Alla scoperta di Fonzone, un racconto d’Irpinia

Alla scoperta di Fonzone, un racconto d’Irpinia

Da chirurgo a vignaiolo, Lorenzo Fonzone Caccese realizza il suo sogno nei Campi Taurasini. Si lavora secondo i principi della lotta integrata e si procede per microvinificazioni. Vini di territorio da Falanghina, Fiano, Greco e Aglianico esclusivamente in purezza. Il progetto LFC dedicato al fondatore.

Quando era primario di chirurgia della mano all’Ospedale dei Pellegrini di Napoli, Lorenzo Fonzone Caccese lo ripeteva spesso che, una volta raggiunta l’età della pensione, avrebbe smesso di fare il medico per diventare un vignaiolo. La promessa è stata mantenuta. Nel 2005 il suo progetto si è concretizzato in una tenuta modello nelle campagne di Paternopoli, nel cuore dell’areale della Docg Taurasi e della Doc Campi Taurasini. La moderna cantina, quasi del tutto ipogea, domina un colle di 30 ettari, dove si coltivano le varietà simbolo dell’Irpinia: Aglianico, Falanghina, Greco di Tufo e Fiano, da cui la famiglia Fonzone produce vini dalla forte impronta territoriale e varietale. Oggi al comando c’è la seconda generazione, rappresentata dai figli di Lorenzo, Gabriele e Davide, con le loro mogli Silvia e Ria, e il cugino Amedeo. 

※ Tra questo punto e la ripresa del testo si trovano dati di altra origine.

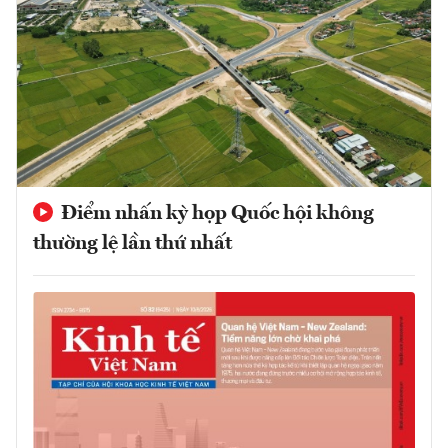
Điểm nhấn kỳ họp Quốc hội không
thường lệ lần thứ nhất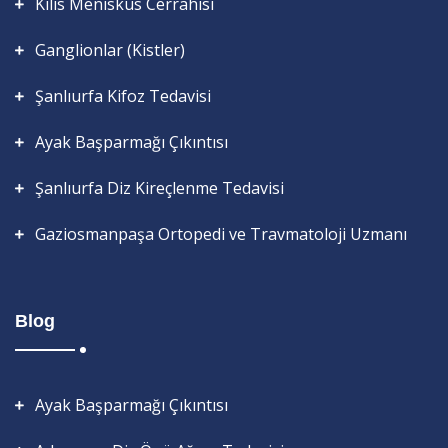
Kilis Menisküs Cerrahisi
Ganglionlar (Kistler)
Şanlıurfa Kifoz Tedavisi
Ayak Başparmağı Çıkıntısı
Şanlıurfa Diz Kireçlenme Tedavisi
Gaziosmanpaşa Ortopedi ve Travmatoloji Uzmanı
Blog
Ayak Başparmağı Çıkıntısı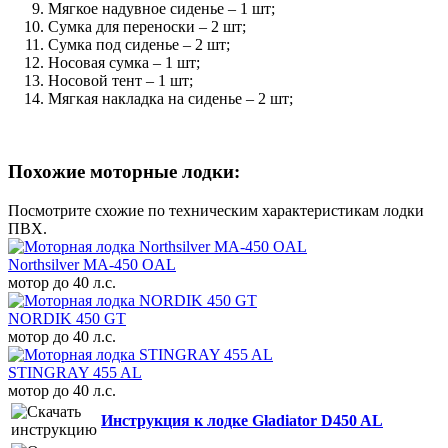
Мягкое надувное сиденье – 1 шт;
Сумка для переноски – 2 шт;
Сумка под сиденье – 2 шт;
Носовая сумка – 1 шт;
Носовой тент – 1 шт;
Мягкая накладка на сиденье – 2 шт;
Похожие моторные лодки:
Посмотрите схожие по техническим характеристикам лодки
ПВХ.
Northsilver MA-450 OAL
мотор до 40 л.с.
NORDIK 450 GT
мотор до 40 л.с.
STINGRAY 455 AL
мотор до 40 л.с.
Инструкция к лодке Gladiator D450 AL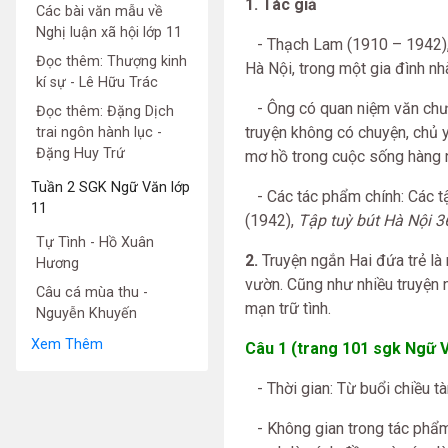
1. Tác giả
Các bài văn mẫu về
Nghị luận xã hội lớp 11
- Thạch Lam (1910 – 1942), t
Đọc thêm: Thượng kinh
Hà Nội, trong một gia đình nh
kí sự - Lê Hữu Trác
- Ông có quan niệm văn chươn
Đọc thêm: Đặng Dịch
truyện không có chuyện, chủ 
trai ngôn hành lục -
Đặng Huy Trứ
mơ hồ trong cuộc sống hàng n
Tuần 2 SGK Ngữ Văn lớp
- Các tác phẩm chính: Các t
11
(1942),
Tập tuỳ bút Hà Nội 
Tự Tình - Hồ Xuân
2.
Truyện ngắn Hai đứa trẻ là
Hương
vườn. Cũng như nhiều truyện 
Câu cá mùa thu -
mạn trữ tình.
Nguyễn Khuyến
Xem Thêm
Câu 1 (trang 101 sgk Ngữ V
- Thời gian: Từ buổi chiều tà
- Không gian trong tác phẩm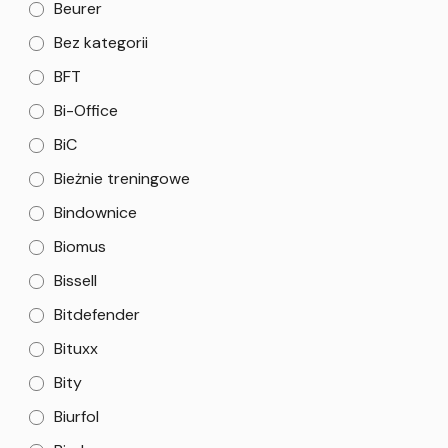
Beurer
Bez kategorii
BFT
Bi-Office
BiC
Bieżnie treningowe
Bindownice
Biomus
Bissell
Bitdefender
Bituxx
Bity
Biurfol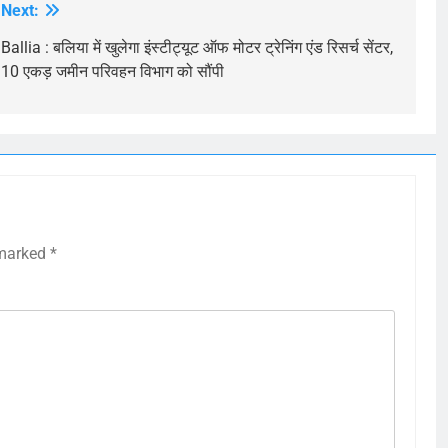
Next:
Ballia : बलिया में खुलेगा इंस्टीट्यूट ऑफ मोटर ट्रेनिंग एंड रिसर्च सेंटर,
10 एकड़ जमीन परिवहन विभाग को सौंपी
 marked
*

Lorenzo Fonzone Caccese e la sua famiglia sono tutti impegnati a vario titolo nella conduzione aziendale

La presenza del vulcano

«L’inizio è stato una specie di start up, avviata da zero con l’impianto delle prime barbatelle», spiega Silvia Campagnuolo Fonzone. «I vigneti si estendono sui due versanti collinari, beneficiando così di diverse esposizioni; l’altitudine va dai 360 ai 430 metri». Anche i suoli sono molto vari: da quelli calcarei a tessiture più sciolte di origine sedimentaria. La riserva idrica è assicurata dai torrenti circostanti, il Fredane e l’Ifalco, che hanno un’influenza importante sul microclima, garantendo escursioni termiche significative tra il giorno e la notte. La vicinanza in linea d’aria con il Vesuvio si fa sentire: nel sottosuolo è presente polvere vulcanica, deposito delle eruzioni avvenute nel corso dei secoli. «Negli anni abbiamo acquisito anche degli appezzamenti a San Potito Ultra, Parolise, Altavilla Irpina e Tufo con altezze che, in alcuni casi, raggiungono i 650 metri».
In campo si applicano i criteri di lotta integrata, lo spazio interfilare è gestito con la tecnica dell’inerbimento di piante spontanee e il suolo è trattato unicamente con concimi organici e sovesci; mentre le potature sono fatte nel rispetto della pianta e in funzione di un carico di produzione molto basso. 

L’unione fa la forza

Impegno, precisione, ordine e rispetto per la natura sono i valori che Lorenzo Fonzone Caccese ha trasmesso ai suoi figli e che regolano il lavoro in vigna e in cantina. «Siamo una famiglia unita e con una visione condivisa. Abbiamo scelto di fare il vino e di farlo bene, portando avanti una produzione di nicchia che oggi si aggira sulle 110 mila bottiglie all’anno. Abbiamo spazio per ragionare su numeri più grandi, ma in futuro pensiamo al massimo di raddoppiare i volumi attuali. Non vogliamo diventare una “aziendona” bensì crescere progressivamente, con un posizionamento alto e distintivo. Il più grande complimento per noi è quando chi assaggia i nostri vini dice che riesce a riconoscere il territorio irpino, la provenienza delle uve, oltre ovviamente alle caratteristiche della varietà».
In questo cammino di crescita, il 2019 ha segnato una svolta importante: l’inizio della collaborazione con Luca D’Attoma, wine-maker consulente di fama internazionale tra i pionieri della viticoltura biologica e biodinamica, che affianca l’enologo interno Francesco Moriano.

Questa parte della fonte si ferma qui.